Specifically, the bill (The "Afghanistan Exit and Accountability Act") would:
- Require the president to transmit to Congress a plan with timeframe and completion date on the transition of U.S. military and security operations in Afghanistan to the government of Afghanistan;
- Require the president to report quarterly (i.e. every 90 days) on the status of that transition, and the human and financial costs of remaining in Afghanistan, including increased deficit and public debt; and
- Included in those quarterly reports, the president must disclose to Congress the savings in 5-year, 10-year and 20-year time periods were the U.S. to accelerate redeployment and conclude the transition of all U.S. military and security operations to Afghanistan within 180 days (i.e. 6 months).

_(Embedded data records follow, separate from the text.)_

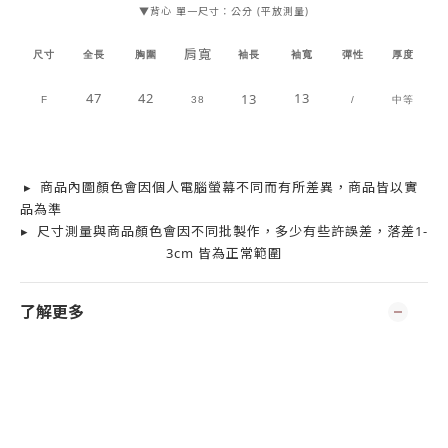
▼背心 單一尺寸：公分 (平放測量)
肩寬
尺寸
全長
胸圍
袖長
袖寬
彈性
厚度
47
42
13
13
F
38
/
中等
▸ 商品內圖顏色會因個人電腦螢幕不同而有所差異，商品皆以實
品為準
▸ 尺寸測量與商品顏色會因不同批製作，多少有些許誤差，落差1-
3cm 皆為正常範圍
了解更多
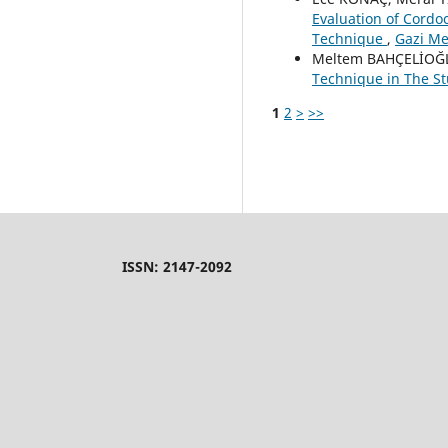
Evaluation of Cordoc
Technique
,
Gazi Med
Meltem BAHÇELİOĞL
Technique in The St
1
2
>
>>
ISSN: 2147-2092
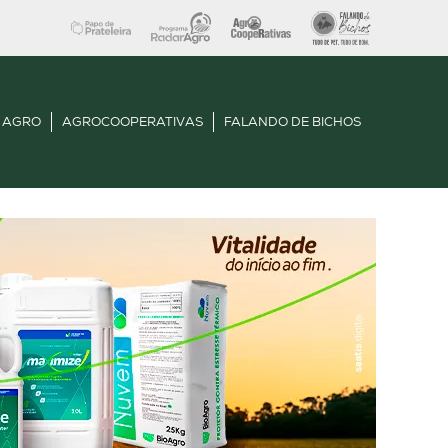
 AGRO
AGROCOOPERATIVAS
FALANDO DE BICHOS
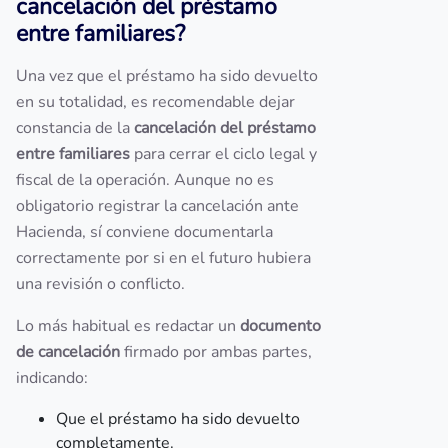
cancelación del préstamo
entre familiares?
Una vez que el préstamo ha sido devuelto
en su totalidad, es recomendable dejar
constancia de la
cancelación del préstamo
entre familiares
para cerrar el ciclo legal y
fiscal de la operación. Aunque no es
obligatorio registrar la cancelación ante
Hacienda, sí conviene documentarla
correctamente por si en el futuro hubiera
una revisión o conflicto.
Lo más habitual es redactar un
documento
de cancelación
firmado por ambas partes,
indicando:
Que el préstamo ha sido devuelto
completamente.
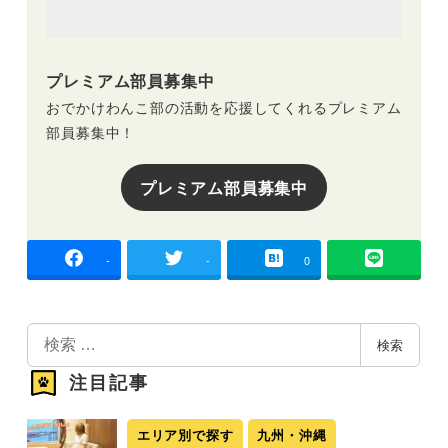
プレミアム部員募集中
おでかけわんこ部の活動を応援してくれるプレミアム
部員募集中！
プレミアム部員募集中
-
-
0
検
検索
索
注目記事
エリア別で探す
九州・沖縄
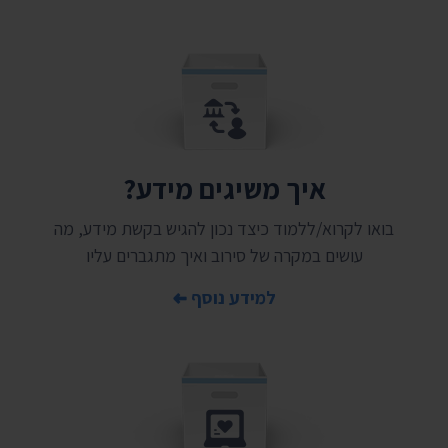
איך משיגים מידע?
בואו לקרוא/ללמוד כיצד נכון להגיש בקשת מידע, מה
עושים במקרה של סירוב ואיך מתגברים עליו
למידע נוסף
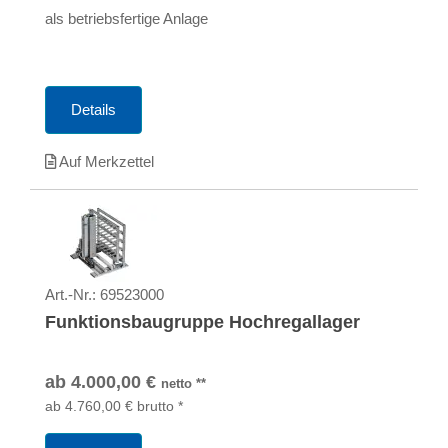
als betriebsfertige Anlage
Details
Auf Merkzettel
Art.-Nr.:
69523000
Funktionsbaugruppe Hochregallager
ab
4.000,00
€
netto
**
ab
4.760,00
€
brutto
*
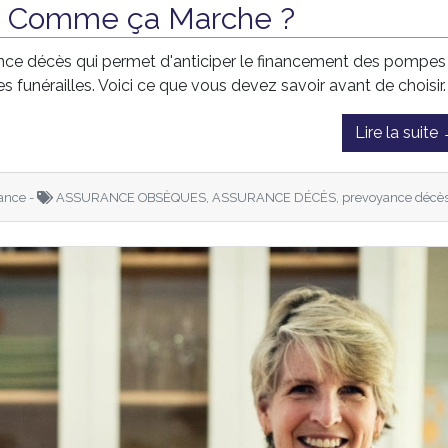
, Comme ça Marche ?
ce décès qui permet d'anticiper le financement des pompes
 funérailles. Voici ce que vous devez savoir avant de choisir.
Lire la suite
ance -
ASSURANCE OBSÈQUES, ASSURANCE DÉCÈS, prevoyance décè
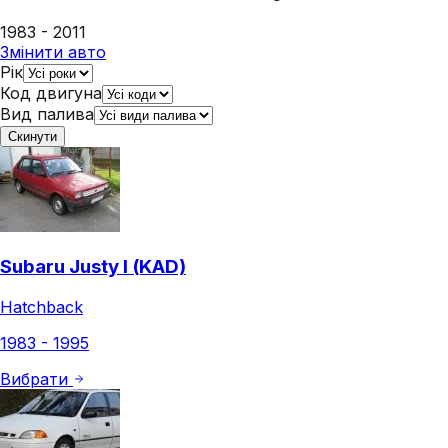
1983 - 2011
Змінити авто
Рік
Код двигуна
Вид палива
Скинути
Subaru Justy I (KAD)
Hatchback
1983 - 1995
Вибрати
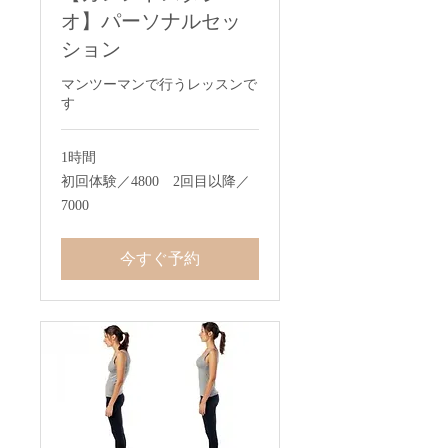
オ】パーソナルセッ
ション
マンツーマンで行うレッスンで
す
1時間
初
初回体験／4800 2回目以降／
回
7000
体
験
／
4800
今すぐ予約
2
回
目
以
降
／
7000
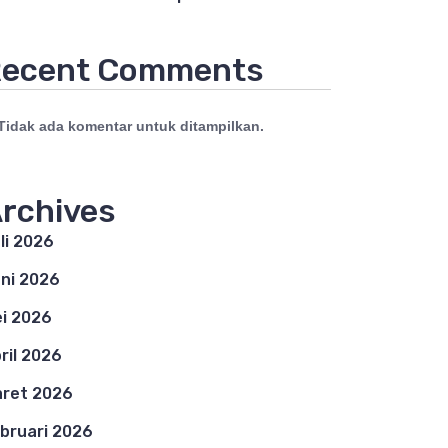
ecent Comments
Tidak ada komentar untuk ditampilkan.
rchives
li 2026
ni 2026
i 2026
ril 2026
ret 2026
bruari 2026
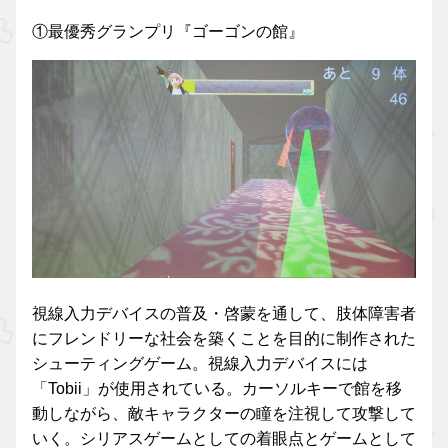
①最優秀グランプリ『ゴーゴンの館』
視線入力デバイスの普及・啓蒙を通して、肢体障害者
にフレンドリーな社会を築くことを目的に制作された
シューティングゲーム。視線入力デバイスには
「Tobii」が使用されている。カーソルキーで館を移
動しながら、敵キャラクターの瞳を注視して攻撃して
いく。シリアスゲームとしての着眼点とゲームとして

My remarks from this morning's press conference on Capitol Hill are below:
As we all saw on Sunday, the men and women of our armed forces and intelligence community are incredible people. The killing of Osama bin Laden is a welcome development that makes the world a better, safer place.
The question then becomes: now what? Now that bin Laden is dead and Al Qaeda is scattered around the globe, does it really make sense to keep using over 100,000 U.S. troops to occupy Afghanistan and prop up a corrupt government?
I don't think so.
I believe we must use this opportunity to re-examine our policy and to require the Administration to tell us exactly how and when we will end our massive troop presence in Afghanistan.

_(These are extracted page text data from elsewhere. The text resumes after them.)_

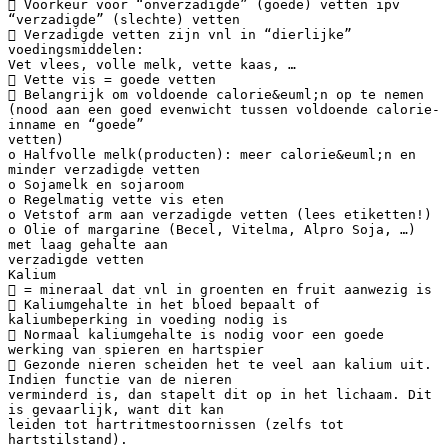
 Voorkeur voor “onverzadigde” (goede) vetten ipv
“verzadigde” (slechte) vetten
 Verzadigde vetten zijn vnl in “dierlijke”
voedingsmiddelen:
Vet vlees, volle melk, vette kaas, …
 Vette vis = goede vetten
 Belangrijk om voldoende calorie&euml;n op te nemen
(nood aan een goed evenwicht tussen voldoende calorie-
inname en “goede”
vetten)
o Halfvolle melk(producten): meer calorie&euml;n en
minder verzadigde vetten
o Sojamelk en sojaroom
o Regelmatig vette vis eten
o Vetstof arm aan verzadigde vetten (lees etiketten!)
o Olie of margarine (Becel, Vitelma, Alpro Soja, …)
met laag gehalte aan
verzadigde vetten
Kalium
 = mineraal dat vnl in groenten en fruit aanwezig is
 Kaliumgehalte in het bloed bepaalt of
kaliumbeperking in voeding nodig is
 Normaal kaliumgehalte is nodig voor een goede
werking van spieren en hartspier
 Gezonde nieren scheiden het te veel aan kalium uit.
Indien functie van de nieren
verminderd is, dan stapelt dit op in het lichaam. Dit
is gevaarlijk, want dit kan
leiden tot hartritmestoornissen (zelfs tot
hartstilstand).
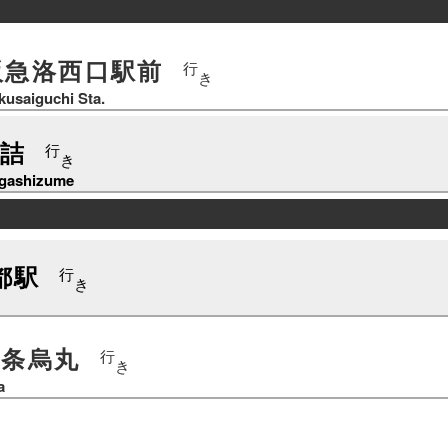
阪急洛西口駅前
行
き
kusaiguchi Sta.
詰
行
き
gashizume
都駅
行
き
四条烏丸
行
き
a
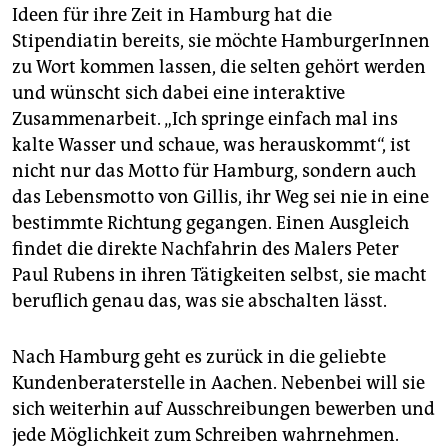
Ideen für ihre Zeit in Hamburg hat die
Stipendiatin bereits, sie möchte HamburgerInnen
zu Wort kommen lassen, die selten gehört werden
und wünscht sich dabei eine interaktive
Zusammenarbeit. „Ich springe einfach mal ins
kalte Wasser und schaue, was herauskommt“, ist
nicht nur das Motto für Hamburg, sondern auch
das Lebensmotto von Gillis, ihr Weg sei nie in eine
bestimmte Richtung gegangen. Einen Ausgleich
findet die direkte Nachfahrin des Malers Peter
Paul Rubens in ihren Tätigkeiten selbst, sie macht
beruflich genau das, was sie abschalten lässt.
Nach Hamburg geht es zurück in die geliebte
Kundenberaterstelle in Aachen. Nebenbei will sie
sich weiterhin auf Ausschreibungen bewerben und
jede Möglichkeit zum Schreiben wahrnehmen.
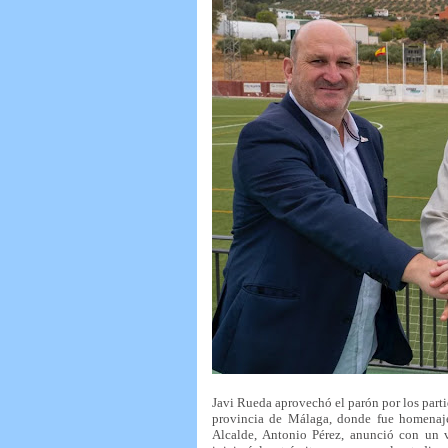
Javi Rueda aprovechó el parón por los partid
provincia de Málaga, donde fue homenaj
Alcalde, Antonio Pérez, anunció con un v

This morning a bipartisan group of Members introduced the Afghanistan Exit and Accountability Act.
Our bill requires the president to give Congress a concrete strategy and timeframe for bringing our servicemen and women home to their families and communities.
"It requires quarterly reports on the human and financial costs of continuing the war -- and how much we would save if we withdrew our forces within a reasonable time frame.

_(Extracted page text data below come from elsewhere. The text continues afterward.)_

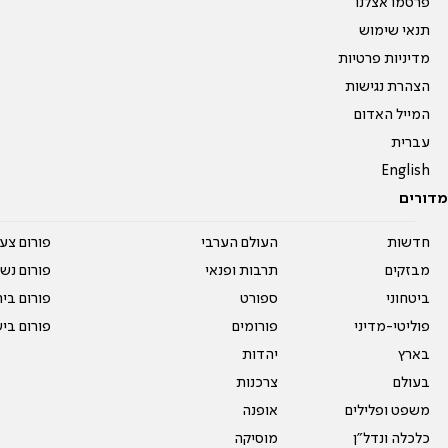
פרסמו אצלנו
תנאי שימוש
מדיניות פרטיות
הצהרת נגישות
המייל האדום
עברית
English
מדורים
חדשות
העולם הערבי
פורום צע
מבזקים
תרבות ופנאי
פורום נשו
ביטחוני
ספורט
פורום בי
פוליטי-מדיני
פורומים
פורום בי
בארץ
יהדות
בעולם
צרכנות
משפט ופלילים
אופנה
כלכלה ונדל"ן
מוסיקה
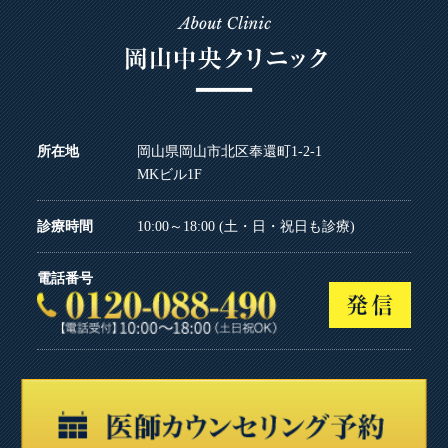
所在地
岡山県岡山市北区奉還町1-2-1
MKビル1F
診療時間
10:00～18:00 (土・日・祝日も診療)
電話番号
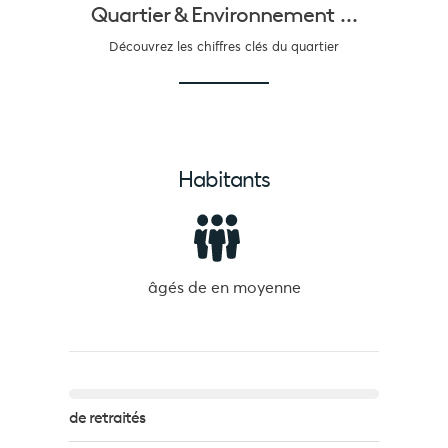
Quartier &
Environnement ...
Découvrez les chiffres clés du quartier
Habitants
âgés de
en moyenne
de retraités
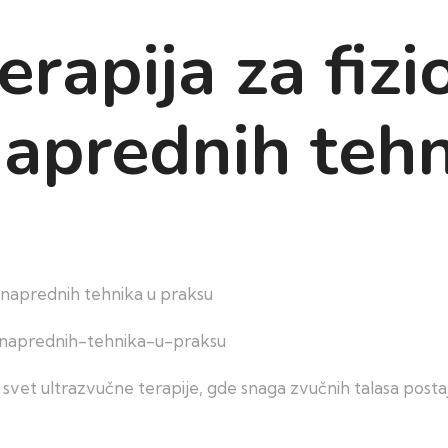
erapija za fizi
naprednih teh
e naprednih tehnika u praksu
 svet ultrazvučne terapije, gde snaga zvučnih talasa post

That's not too much to ask.
In fact, I believe it's something we owe to the men and women serving so bravely for so long in Afghanistan -- and their families.
This war is the longest in our history. There's no end in sight.
To make it worse, we're not even paying for the war. It's on the national credit card. The war in Afghanistan adds $100 billion a year -- $2 billion each week, $8 billion each month -- to our debt.
We're told that we can't afford vital domestic funding, but we should continue to borrow billions and billions of dollars for nation-building in Afghanistan. That's nuts. Instead, we should be doing some more nation-building right here at home.
On Monday, the Pentagon reported that 1,550 American troops have died in Afghanistan. Last week, another one of my constituents was killed. Tens of thousands more have been wounded. Our soldiers and their families are the only ones being asked to sacrifice. The rest of us are asked to do nothing.
Enough is enough.
The president told us that we will see a substantial drawdown of troops in July. He needs to keep that promise. And he needs to tell us when all of our troops will be coming home, and how much it will keep costing the American people - in sacrificed lives, wounded bodies and minds, and U.S. tax dollars - until this war is finally over.
That's what our bill would require.
One final point. For too long, Congress has ducked its proper oversight responsibilities when it comes to the war in Afghanistan. We've avoided meaningful debate and discussion and have chosen to simply "go along to get along."
Today we -- in a bipartisan way -- plan to force an end to that pattern. We will utilize every opportunity available to us to end that inexcusable indifference.